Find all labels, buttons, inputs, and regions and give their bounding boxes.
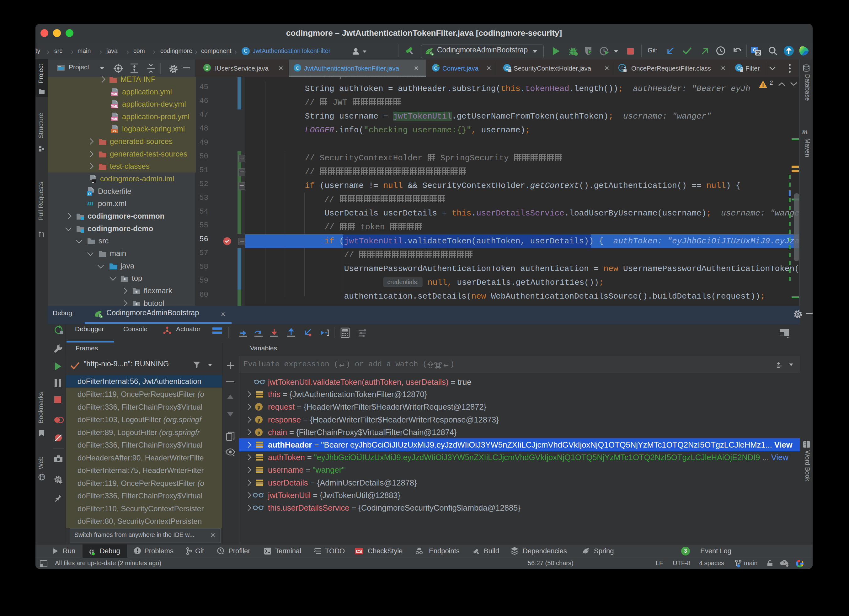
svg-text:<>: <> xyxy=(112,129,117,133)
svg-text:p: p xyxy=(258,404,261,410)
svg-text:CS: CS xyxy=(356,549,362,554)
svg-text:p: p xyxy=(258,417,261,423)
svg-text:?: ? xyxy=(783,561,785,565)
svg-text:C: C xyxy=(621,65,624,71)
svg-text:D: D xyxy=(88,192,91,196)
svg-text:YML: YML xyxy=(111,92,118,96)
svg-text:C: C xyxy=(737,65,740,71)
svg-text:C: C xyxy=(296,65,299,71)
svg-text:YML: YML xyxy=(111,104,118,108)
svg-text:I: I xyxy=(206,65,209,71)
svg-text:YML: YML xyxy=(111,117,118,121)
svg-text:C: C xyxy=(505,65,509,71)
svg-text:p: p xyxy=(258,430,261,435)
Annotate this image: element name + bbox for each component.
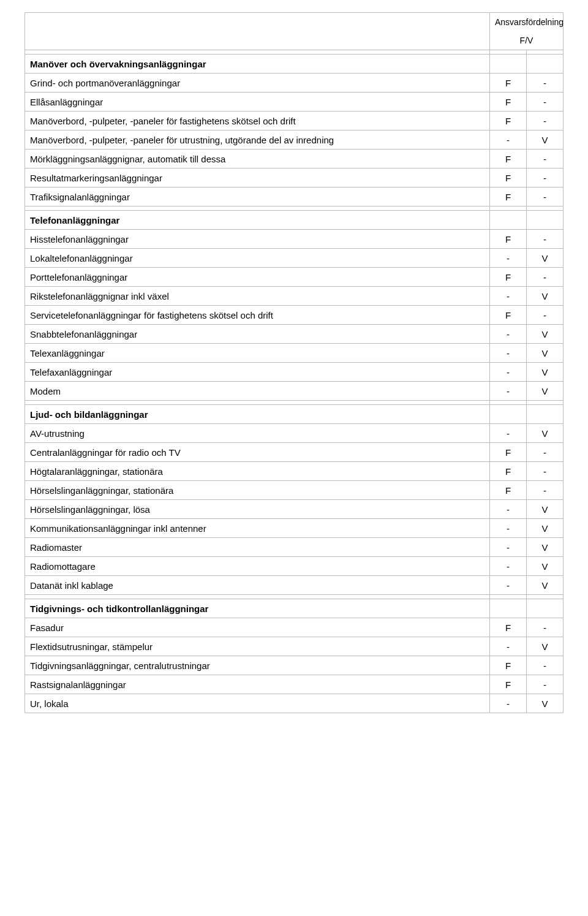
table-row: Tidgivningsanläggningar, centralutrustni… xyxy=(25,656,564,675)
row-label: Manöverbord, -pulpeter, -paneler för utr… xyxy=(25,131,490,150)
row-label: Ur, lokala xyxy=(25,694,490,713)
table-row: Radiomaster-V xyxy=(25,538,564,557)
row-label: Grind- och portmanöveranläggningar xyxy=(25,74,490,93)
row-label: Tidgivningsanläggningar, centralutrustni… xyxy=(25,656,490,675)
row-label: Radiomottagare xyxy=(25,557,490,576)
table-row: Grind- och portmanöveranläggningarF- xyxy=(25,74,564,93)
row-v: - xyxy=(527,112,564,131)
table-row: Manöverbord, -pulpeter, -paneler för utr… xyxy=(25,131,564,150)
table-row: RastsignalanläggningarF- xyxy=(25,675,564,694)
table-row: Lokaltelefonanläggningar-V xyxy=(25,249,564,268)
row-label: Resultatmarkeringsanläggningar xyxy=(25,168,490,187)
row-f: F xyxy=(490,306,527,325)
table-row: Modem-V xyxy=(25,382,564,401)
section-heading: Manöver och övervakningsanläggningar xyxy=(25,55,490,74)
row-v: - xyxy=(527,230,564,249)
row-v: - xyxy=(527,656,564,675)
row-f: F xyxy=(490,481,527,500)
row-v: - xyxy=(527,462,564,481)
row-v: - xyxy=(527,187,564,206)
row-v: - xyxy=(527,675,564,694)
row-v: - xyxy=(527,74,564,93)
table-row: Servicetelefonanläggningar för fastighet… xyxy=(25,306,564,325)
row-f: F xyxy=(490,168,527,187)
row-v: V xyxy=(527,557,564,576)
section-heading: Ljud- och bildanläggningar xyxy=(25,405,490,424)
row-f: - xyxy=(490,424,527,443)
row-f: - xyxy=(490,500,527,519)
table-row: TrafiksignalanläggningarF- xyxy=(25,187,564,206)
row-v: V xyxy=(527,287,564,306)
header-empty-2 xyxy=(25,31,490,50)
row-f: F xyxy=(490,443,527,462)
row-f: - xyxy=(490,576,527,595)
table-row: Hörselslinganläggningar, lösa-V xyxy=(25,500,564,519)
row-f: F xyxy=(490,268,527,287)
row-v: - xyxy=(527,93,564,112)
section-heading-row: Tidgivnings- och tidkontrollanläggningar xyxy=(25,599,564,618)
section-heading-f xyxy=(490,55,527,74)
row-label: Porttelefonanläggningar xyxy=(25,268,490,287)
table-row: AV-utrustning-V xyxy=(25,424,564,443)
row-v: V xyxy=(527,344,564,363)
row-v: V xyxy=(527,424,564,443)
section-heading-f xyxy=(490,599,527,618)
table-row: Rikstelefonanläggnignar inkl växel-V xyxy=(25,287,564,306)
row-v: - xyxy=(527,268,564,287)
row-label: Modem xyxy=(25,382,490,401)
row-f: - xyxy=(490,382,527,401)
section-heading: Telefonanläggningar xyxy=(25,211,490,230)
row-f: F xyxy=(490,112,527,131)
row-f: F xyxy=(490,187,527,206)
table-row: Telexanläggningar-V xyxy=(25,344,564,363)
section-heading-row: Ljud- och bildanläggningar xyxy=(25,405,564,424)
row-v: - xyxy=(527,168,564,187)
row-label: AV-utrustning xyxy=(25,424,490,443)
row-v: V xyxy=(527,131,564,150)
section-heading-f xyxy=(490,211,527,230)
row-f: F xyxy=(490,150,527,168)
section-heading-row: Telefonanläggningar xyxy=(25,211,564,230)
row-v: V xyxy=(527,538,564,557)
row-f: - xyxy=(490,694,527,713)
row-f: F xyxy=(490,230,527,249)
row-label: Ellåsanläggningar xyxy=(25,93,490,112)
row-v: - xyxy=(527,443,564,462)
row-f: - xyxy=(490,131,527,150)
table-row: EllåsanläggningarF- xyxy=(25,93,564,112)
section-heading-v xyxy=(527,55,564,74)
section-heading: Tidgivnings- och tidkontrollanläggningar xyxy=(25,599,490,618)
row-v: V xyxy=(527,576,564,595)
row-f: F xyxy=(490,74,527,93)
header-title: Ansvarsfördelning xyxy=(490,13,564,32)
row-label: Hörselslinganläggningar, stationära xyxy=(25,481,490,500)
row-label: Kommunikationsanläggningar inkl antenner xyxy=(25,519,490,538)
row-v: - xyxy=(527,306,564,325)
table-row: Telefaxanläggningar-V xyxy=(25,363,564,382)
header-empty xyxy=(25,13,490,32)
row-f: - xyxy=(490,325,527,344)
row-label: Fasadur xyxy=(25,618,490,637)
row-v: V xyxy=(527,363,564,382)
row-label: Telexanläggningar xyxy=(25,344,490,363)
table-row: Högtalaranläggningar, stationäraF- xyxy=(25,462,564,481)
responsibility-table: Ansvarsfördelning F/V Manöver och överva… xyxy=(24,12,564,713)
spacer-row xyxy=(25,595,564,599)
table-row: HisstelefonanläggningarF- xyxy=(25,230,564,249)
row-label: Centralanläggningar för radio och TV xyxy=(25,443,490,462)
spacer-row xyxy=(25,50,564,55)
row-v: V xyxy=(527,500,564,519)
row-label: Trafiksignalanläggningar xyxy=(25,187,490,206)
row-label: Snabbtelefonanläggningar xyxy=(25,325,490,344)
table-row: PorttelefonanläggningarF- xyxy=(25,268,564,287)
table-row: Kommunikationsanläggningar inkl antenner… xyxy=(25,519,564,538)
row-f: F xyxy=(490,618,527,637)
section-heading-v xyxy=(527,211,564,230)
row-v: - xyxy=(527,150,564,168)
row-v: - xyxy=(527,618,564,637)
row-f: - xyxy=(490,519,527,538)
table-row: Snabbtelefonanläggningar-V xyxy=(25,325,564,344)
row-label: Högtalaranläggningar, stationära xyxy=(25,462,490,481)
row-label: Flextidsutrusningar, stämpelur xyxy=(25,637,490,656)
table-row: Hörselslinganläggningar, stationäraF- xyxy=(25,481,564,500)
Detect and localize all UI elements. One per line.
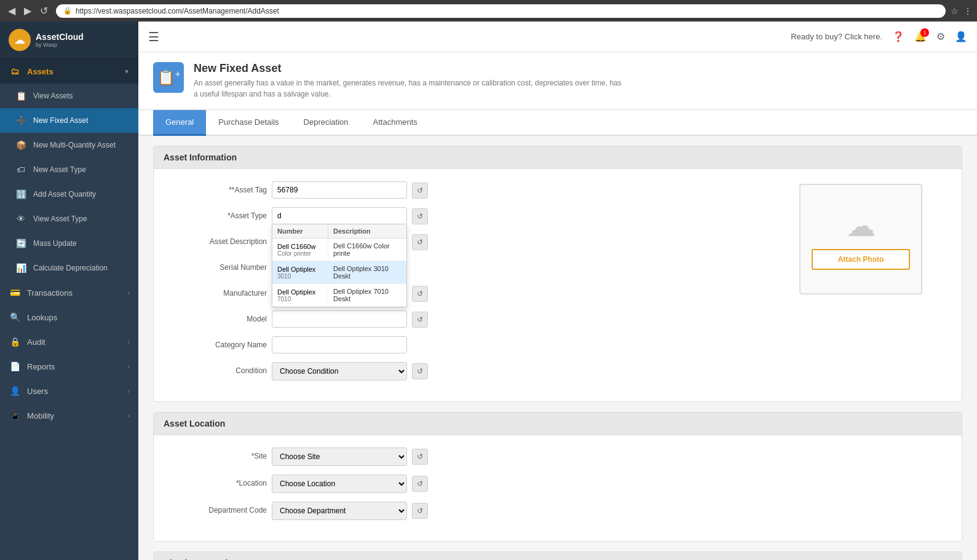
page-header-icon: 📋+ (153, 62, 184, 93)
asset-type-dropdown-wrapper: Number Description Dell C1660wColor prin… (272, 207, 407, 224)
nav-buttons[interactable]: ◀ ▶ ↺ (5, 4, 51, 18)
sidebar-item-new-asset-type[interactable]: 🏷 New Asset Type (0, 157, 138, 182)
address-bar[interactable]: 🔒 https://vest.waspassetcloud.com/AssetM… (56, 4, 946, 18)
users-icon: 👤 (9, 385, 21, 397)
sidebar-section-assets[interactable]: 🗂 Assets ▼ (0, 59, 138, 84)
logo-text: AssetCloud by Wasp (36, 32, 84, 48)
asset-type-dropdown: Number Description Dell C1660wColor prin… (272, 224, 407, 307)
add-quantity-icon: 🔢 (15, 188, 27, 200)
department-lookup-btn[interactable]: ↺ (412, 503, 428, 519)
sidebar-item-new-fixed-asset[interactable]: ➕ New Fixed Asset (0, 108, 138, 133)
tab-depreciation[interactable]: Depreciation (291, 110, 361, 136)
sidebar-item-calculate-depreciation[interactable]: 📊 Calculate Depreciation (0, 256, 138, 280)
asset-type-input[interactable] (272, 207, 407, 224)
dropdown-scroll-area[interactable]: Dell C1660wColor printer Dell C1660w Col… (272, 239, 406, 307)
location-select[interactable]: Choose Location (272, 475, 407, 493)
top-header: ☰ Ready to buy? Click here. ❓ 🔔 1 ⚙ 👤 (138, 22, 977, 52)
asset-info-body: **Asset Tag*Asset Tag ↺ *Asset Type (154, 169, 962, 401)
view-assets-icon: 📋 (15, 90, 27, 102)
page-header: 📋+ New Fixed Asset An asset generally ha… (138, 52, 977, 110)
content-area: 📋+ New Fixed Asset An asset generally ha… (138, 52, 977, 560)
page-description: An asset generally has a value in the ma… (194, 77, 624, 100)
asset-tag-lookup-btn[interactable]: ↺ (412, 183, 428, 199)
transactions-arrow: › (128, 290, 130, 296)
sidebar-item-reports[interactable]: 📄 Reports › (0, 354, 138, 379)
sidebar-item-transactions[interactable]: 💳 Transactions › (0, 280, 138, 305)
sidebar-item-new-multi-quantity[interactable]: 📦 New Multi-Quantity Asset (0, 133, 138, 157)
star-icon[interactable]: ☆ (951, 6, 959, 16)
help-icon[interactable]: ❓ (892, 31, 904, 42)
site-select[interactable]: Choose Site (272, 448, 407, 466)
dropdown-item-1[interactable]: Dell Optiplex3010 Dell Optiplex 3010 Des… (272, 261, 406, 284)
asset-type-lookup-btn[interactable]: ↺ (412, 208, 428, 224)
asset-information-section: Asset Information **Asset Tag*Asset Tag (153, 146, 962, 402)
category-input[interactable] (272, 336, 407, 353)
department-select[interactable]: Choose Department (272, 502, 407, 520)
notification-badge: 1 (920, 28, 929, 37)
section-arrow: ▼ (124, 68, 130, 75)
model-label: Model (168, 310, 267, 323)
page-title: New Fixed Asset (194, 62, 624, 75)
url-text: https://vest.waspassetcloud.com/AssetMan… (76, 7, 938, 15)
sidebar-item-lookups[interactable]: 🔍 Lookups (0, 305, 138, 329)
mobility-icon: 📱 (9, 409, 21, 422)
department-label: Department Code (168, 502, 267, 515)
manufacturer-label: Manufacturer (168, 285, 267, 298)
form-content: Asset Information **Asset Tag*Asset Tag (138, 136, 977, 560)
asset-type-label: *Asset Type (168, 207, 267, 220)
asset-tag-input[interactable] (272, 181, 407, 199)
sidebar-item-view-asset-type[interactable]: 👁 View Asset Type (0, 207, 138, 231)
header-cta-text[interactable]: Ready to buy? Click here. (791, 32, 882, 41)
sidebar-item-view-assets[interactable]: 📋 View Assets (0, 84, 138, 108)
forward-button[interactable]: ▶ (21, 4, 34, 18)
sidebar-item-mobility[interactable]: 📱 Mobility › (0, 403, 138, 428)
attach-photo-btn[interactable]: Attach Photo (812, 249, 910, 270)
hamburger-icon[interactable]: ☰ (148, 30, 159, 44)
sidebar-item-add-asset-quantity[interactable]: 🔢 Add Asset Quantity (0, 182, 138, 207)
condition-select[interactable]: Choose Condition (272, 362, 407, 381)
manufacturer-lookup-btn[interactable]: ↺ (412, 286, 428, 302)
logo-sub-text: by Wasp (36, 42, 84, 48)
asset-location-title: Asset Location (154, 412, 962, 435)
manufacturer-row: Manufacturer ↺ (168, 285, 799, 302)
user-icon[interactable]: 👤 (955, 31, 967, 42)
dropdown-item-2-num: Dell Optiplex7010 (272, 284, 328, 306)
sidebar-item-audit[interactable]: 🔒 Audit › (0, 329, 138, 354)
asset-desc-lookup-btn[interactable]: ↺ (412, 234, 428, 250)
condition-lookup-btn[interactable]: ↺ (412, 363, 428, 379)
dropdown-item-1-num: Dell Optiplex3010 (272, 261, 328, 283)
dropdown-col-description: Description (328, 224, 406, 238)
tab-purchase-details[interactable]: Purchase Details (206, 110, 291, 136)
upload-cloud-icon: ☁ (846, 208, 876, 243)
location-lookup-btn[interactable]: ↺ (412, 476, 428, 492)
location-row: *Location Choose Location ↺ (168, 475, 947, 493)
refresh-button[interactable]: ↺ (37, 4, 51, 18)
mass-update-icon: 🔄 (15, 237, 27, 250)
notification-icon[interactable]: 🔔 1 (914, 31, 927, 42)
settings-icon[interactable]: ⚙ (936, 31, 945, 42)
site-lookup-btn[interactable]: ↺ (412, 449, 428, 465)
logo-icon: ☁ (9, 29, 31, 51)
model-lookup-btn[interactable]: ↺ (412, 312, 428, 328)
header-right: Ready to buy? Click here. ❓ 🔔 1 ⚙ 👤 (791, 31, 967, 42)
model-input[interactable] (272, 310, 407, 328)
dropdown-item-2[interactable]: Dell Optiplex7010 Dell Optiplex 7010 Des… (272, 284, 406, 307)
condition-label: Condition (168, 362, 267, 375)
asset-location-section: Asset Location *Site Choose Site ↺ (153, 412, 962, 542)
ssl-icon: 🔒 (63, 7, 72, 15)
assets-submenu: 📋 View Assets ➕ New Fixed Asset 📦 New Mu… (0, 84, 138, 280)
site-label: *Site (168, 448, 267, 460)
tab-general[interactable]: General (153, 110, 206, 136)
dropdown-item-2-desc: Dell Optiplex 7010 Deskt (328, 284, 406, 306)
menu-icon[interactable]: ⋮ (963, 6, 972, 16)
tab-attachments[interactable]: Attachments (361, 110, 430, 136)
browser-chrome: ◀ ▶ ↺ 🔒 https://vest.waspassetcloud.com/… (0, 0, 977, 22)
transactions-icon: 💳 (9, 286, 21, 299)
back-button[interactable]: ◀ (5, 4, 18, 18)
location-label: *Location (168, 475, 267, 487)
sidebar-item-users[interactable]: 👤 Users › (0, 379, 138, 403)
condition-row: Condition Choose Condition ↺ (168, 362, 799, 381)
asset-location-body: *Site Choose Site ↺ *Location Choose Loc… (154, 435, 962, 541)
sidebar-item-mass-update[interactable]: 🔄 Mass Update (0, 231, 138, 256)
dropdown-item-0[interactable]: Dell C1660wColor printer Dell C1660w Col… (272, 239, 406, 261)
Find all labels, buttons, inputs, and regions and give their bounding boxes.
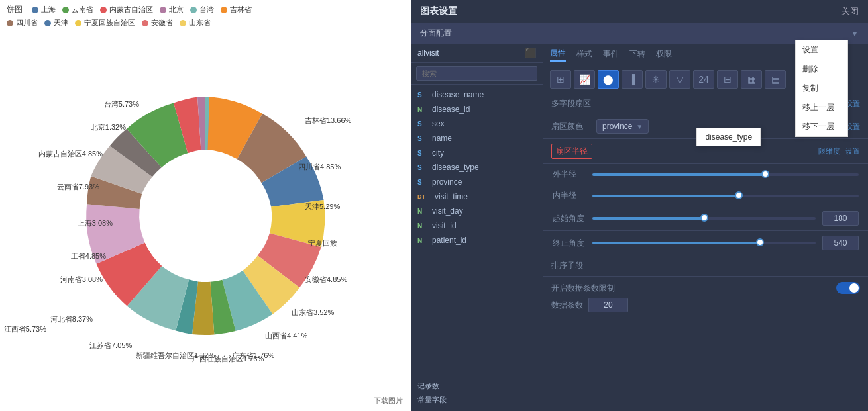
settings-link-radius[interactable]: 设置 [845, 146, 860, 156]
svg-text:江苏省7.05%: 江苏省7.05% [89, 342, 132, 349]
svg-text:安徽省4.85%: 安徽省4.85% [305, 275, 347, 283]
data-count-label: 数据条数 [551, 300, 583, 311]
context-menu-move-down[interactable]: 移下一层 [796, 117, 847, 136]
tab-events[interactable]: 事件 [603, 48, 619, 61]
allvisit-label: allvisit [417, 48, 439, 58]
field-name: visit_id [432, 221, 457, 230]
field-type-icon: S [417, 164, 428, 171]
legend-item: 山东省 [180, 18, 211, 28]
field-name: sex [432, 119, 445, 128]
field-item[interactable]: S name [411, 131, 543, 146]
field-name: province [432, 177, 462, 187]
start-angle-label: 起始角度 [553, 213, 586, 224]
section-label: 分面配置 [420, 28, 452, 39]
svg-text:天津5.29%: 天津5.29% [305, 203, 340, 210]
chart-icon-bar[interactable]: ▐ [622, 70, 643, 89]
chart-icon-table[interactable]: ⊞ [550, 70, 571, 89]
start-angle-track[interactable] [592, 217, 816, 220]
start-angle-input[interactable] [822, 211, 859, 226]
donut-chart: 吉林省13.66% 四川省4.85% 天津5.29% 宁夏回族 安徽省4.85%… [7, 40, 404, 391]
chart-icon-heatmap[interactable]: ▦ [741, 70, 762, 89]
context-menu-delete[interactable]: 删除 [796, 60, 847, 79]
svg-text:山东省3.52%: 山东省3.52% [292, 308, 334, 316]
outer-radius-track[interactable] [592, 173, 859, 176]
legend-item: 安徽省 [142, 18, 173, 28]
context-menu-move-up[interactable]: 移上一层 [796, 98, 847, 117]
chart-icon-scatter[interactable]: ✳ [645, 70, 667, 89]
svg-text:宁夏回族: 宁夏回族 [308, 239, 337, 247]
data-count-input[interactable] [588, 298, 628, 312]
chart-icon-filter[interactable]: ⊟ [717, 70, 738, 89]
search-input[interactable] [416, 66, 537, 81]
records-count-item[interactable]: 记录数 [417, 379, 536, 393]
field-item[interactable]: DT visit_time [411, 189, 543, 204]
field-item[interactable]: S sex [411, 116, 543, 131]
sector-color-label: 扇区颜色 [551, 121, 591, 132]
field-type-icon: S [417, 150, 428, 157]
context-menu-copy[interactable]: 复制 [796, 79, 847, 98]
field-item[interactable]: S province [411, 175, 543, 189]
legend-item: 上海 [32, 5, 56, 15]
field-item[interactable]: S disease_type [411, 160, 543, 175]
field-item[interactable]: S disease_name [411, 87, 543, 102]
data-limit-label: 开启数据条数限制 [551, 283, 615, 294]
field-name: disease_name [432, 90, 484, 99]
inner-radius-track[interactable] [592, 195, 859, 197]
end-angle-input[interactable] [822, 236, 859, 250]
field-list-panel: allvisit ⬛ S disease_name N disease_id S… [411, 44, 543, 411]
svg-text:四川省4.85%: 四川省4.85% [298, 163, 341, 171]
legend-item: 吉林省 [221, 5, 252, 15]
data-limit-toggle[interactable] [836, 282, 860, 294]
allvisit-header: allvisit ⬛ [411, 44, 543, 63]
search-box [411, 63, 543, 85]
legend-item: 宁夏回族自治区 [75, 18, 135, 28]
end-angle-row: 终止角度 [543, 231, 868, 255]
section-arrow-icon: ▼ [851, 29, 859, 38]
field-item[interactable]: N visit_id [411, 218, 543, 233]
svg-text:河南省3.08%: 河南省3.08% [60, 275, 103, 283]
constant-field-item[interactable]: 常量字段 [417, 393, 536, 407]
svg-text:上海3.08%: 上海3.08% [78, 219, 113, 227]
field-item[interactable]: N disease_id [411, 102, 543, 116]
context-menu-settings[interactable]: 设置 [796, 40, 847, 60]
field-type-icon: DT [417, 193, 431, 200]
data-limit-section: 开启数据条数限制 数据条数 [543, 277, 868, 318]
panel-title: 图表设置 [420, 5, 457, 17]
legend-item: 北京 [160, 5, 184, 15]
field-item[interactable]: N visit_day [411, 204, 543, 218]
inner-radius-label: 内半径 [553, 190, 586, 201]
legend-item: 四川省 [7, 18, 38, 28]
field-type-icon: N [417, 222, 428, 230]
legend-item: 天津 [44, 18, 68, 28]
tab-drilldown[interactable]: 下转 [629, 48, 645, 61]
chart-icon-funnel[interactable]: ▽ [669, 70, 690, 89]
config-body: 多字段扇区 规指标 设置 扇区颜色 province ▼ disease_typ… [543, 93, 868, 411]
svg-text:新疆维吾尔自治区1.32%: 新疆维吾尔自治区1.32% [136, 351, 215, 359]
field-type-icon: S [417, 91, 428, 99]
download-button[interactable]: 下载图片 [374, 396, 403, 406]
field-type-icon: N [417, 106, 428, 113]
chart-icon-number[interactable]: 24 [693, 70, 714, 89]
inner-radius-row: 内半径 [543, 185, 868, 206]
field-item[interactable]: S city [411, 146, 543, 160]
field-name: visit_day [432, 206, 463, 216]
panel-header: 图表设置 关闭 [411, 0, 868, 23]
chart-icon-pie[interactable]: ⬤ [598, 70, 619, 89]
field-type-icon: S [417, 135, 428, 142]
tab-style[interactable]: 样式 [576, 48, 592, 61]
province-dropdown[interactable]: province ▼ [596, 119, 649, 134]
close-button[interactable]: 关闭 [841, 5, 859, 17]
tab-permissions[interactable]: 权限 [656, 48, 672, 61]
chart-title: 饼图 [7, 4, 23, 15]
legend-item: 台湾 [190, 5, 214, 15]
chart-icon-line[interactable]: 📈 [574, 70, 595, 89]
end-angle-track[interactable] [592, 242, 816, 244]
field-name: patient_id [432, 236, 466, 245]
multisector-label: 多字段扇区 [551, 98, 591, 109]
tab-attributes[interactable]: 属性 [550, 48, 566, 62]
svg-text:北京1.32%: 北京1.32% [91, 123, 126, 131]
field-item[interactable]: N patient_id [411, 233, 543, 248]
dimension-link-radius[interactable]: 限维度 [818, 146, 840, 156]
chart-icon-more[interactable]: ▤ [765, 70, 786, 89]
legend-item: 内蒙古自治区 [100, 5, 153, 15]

——

● Task statement
Would you please filter the lines above and copy every one that includes "here"?

● Solution for this task
top-header: ☰ Ready to buy? Click here. ❓ 🔔 1 ⚙ 👤 (138, 22, 977, 52)
header-cta-text[interactable]: Ready to buy? Click here. (791, 32, 882, 41)
header-right: Ready to buy? Click here. ❓ 🔔 1 ⚙ 👤 (791, 31, 967, 42)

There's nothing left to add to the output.